Bray People

It is not so well that I remember the Irish learned when I was just a little buachall

- With David Medcalf meddersmed­ia@gmail.com

CHALLENGIN­G behaviour. That’s what it is called, I believe. Challengin­g behaviour. Young Persephone has been challengin­g all around her to speak in Irish and I am finding it quite stressful... Make that very stressful. A fluent and fervent Gaelgeoir, she has taken to wearing a tee-shirt encouragin­g everyone she encounters to converse in the original vernacular. She flashes her fáinne at total strangers and gives them the full ‘Dia dhuit’, spreading panic wherever she goes. And I am the one who finds himself panicked the most because, while I may be well-disposed and painfully well-intentione­d, I am totally ill-equipped to surf the wave of Irish coming my way.

Her brother Eldrick, though an accomplish­ed linguist in his own way, completely ignores Persephone’s one-woman Gaelic revival, in the contemptuo­us way that only older siblings can. Her mother, the wonderful Hermione - ‘Hermione go hálainn – blusters her way through meal times, asking cheerfully ‘Ar mhaith leat cupán té, a stór?’ or some such.

My problem is that I am keen to take up this challenge while pathetical­ly short of the vocabulary needed to make a go of it. The only word of Irish which I have added to my stock of Irish words since the turn of the millennium is ‘ríomhaire’ which means (as everyone doubtless knows) a computer. It has not proven of any great value. There is no obvious excuse for bumbling up to anyone and asking: ‘An bhfuil ríomhaire agat?’ They might respond, I suppose: ‘ Tá Úll agam.’ Steve Jobs would have loved that.

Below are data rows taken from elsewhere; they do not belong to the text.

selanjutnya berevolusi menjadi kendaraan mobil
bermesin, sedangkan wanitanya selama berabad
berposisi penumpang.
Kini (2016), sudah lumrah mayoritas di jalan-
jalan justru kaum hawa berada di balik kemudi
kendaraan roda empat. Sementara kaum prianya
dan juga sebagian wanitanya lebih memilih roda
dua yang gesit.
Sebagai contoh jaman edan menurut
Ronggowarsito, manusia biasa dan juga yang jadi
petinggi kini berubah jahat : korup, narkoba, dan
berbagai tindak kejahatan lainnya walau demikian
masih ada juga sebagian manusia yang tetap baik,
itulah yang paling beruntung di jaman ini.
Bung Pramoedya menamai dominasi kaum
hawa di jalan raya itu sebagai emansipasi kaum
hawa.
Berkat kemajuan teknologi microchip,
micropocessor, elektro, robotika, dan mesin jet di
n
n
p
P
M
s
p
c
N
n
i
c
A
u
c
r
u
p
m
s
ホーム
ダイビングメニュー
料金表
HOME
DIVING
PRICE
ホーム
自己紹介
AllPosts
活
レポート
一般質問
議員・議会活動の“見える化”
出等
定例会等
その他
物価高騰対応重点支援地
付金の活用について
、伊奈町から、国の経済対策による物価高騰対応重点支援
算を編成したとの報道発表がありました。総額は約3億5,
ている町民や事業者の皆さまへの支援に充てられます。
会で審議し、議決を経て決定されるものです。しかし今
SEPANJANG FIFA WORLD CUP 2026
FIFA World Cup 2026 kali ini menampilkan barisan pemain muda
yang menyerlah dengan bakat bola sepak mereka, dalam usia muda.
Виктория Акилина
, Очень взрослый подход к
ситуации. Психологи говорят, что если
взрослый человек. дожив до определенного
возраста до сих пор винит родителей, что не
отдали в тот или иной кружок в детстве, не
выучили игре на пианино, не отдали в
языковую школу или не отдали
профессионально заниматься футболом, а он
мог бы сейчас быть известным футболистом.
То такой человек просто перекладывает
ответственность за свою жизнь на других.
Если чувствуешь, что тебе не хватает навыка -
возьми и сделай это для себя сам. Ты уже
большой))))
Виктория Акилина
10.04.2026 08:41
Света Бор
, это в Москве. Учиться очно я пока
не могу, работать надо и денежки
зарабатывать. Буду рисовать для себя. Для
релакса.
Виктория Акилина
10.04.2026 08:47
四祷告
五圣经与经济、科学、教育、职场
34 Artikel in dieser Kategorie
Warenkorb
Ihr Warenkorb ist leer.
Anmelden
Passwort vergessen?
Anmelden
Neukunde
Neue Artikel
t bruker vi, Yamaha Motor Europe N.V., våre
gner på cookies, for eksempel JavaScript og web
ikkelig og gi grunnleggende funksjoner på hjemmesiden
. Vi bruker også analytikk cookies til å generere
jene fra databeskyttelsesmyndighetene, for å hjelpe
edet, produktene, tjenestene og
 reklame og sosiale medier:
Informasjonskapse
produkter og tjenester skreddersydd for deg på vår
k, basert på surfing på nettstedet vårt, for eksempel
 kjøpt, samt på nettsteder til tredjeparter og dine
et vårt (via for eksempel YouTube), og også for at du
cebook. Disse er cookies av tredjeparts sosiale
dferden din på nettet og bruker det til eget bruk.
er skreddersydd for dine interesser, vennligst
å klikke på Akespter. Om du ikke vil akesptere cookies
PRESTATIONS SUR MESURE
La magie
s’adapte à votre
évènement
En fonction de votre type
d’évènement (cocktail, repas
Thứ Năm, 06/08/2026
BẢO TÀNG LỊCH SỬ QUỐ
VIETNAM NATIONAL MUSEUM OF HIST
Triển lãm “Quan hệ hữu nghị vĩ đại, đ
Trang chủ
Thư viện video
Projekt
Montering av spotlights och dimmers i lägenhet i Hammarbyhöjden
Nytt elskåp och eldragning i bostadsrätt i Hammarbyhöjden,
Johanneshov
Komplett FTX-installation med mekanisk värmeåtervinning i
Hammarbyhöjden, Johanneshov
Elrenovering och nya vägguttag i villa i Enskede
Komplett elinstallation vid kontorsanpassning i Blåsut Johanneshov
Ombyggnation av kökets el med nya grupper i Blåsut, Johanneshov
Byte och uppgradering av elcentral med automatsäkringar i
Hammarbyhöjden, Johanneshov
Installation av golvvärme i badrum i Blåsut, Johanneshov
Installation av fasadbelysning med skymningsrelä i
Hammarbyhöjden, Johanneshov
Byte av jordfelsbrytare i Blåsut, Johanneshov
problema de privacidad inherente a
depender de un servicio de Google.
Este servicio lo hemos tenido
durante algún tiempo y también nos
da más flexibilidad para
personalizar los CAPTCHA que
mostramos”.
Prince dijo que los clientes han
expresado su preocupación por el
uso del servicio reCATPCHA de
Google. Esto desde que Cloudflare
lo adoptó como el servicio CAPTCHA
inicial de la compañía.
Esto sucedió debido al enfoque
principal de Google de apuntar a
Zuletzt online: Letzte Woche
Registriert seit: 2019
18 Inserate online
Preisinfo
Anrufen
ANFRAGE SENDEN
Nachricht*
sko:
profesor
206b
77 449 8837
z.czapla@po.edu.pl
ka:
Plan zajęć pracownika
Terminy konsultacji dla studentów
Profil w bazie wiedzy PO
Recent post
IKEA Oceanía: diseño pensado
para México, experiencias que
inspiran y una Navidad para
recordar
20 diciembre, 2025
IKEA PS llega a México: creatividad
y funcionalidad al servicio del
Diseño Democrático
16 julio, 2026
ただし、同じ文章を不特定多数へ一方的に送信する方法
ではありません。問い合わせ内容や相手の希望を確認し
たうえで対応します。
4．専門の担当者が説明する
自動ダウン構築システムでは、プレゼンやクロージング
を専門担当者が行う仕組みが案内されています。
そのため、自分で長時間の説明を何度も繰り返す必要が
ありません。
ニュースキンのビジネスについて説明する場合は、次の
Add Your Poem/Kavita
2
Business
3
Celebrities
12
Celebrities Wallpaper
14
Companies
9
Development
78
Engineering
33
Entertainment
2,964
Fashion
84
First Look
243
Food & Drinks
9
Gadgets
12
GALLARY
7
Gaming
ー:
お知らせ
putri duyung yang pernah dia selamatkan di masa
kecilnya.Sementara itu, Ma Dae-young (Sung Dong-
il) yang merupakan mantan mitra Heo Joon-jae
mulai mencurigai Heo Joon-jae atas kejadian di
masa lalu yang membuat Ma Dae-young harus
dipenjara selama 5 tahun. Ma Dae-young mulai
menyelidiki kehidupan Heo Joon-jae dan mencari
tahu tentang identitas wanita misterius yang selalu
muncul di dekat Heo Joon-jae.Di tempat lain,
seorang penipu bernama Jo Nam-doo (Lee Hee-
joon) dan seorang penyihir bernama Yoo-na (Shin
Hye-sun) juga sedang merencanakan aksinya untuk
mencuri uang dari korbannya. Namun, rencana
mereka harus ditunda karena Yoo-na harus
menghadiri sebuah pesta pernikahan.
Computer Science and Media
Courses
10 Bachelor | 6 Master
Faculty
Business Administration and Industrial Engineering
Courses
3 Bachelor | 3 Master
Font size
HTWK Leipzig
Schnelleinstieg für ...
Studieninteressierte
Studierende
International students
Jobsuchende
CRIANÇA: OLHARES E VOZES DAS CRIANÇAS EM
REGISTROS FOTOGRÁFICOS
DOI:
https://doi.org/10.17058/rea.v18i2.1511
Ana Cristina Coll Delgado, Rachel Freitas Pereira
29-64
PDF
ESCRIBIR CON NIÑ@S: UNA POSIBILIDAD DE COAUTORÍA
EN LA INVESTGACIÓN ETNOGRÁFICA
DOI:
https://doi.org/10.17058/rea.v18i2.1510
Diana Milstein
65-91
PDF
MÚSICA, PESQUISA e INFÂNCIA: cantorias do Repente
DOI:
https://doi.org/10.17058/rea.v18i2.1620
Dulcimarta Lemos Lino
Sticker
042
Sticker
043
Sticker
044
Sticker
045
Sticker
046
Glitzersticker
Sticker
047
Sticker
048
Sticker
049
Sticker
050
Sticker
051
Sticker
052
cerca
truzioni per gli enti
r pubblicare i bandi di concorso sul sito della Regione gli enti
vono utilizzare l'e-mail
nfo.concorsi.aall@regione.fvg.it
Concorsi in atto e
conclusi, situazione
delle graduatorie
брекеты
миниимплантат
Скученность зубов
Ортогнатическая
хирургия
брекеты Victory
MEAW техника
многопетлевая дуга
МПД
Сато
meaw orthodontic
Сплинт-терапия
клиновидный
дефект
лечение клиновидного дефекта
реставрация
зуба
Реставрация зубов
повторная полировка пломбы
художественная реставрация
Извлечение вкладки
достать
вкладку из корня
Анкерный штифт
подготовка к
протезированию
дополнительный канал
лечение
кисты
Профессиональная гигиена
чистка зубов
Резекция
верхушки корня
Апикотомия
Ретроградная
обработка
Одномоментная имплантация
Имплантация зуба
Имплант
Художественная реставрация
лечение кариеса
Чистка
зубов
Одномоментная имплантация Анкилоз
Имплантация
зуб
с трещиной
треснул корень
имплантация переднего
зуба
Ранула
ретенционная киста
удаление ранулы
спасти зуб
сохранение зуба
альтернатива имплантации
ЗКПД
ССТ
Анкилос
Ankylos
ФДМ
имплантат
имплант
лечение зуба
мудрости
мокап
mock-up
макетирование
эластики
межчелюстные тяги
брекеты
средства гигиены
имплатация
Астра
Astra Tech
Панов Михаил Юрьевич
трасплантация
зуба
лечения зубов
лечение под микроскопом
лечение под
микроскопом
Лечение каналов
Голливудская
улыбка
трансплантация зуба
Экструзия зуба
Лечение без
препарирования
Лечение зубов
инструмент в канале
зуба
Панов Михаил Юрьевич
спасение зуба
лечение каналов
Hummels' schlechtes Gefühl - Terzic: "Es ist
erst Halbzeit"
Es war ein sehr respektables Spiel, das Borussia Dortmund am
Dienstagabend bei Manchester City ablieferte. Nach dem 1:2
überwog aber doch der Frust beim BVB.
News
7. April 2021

I left primary school in 1967, a year which was probably the high point of my all too stunted linguistic career. We were blessed with a master who not only took us through the prescribed curriculum­s of English and Irish. He also thought fit to broaden the minds of the eleven years in his care with introducti­ons to Latin and French. So it came about that I have known for more than half a century that an oak tree in France is called a chêne.

The Latin has proven particular­ly useful in the understand­ing of grammar. On the other hand, in a modern world where the so called Classics are generally ignored, there is also a downside. The enlightenm­ent picked up in sixth class included an awareness that words such as ‘media’ and ‘data’ are plural. Now I find that the person who suggests it is incorrect to say ‘social media is…’ rather than ‘social media are…’ quickly acquires an unwanted reputation as a pesky pedant.

The national school experience of Irish left me equipped to this day, not only with an oak (‘dair’) to run in parallel with the French ‘chêne’, but also with a crow (‘préachán) should occasion ever demand. The more obscure stuff is mixed with some easier going material that occasional­ly surfaces in relaxed company all these decades later.

The problems really only set in during secondary school days when the national language was treated, at best, as an awkward obstacle to be cleared on the way to the holy grail of the Leaving Certificat­e. Facing an audience bristling with adolescent hostility, our teacher resorted to drumming a series of stock phrases into our unenthusia­stic heads.

‘Is maith is cuimhin liom’ – it’s well that I remember. Every essay we ever wrote began with those five words ‘is maith is cuimhin liom’. Unfortunat­ely, it is not so well that I remember the remainder of the sayings and the proverbs which we regurgitat­ed so mindlessly at his bidding. I left secondary with less Irish than I left primary, the lights having been shot out by this travesty of education.

Now young Persephone is exposing my scant working knowledge of ‘an teanga’, leaving me perpetuall­y tongue-tied. Baby steps first is my mantra, bidding people ‘slán’ rather than goodbye. Of course, some may pick up the ‘slán’ as a slurred ‘so long’.

In the effort to respond to the challenge, I have yet to resort to watching ‘Ros na Rún’ on the ‘ telefís’. But I do instead find myself straining my ears to make sense of ‘nuacht’ bulletins on the ‘raidio’, picking up stray words recognised from the generally incomprehe­nsible torrent of Irish.

Is féidir liom, as that well known Offaly man Barak Obama says.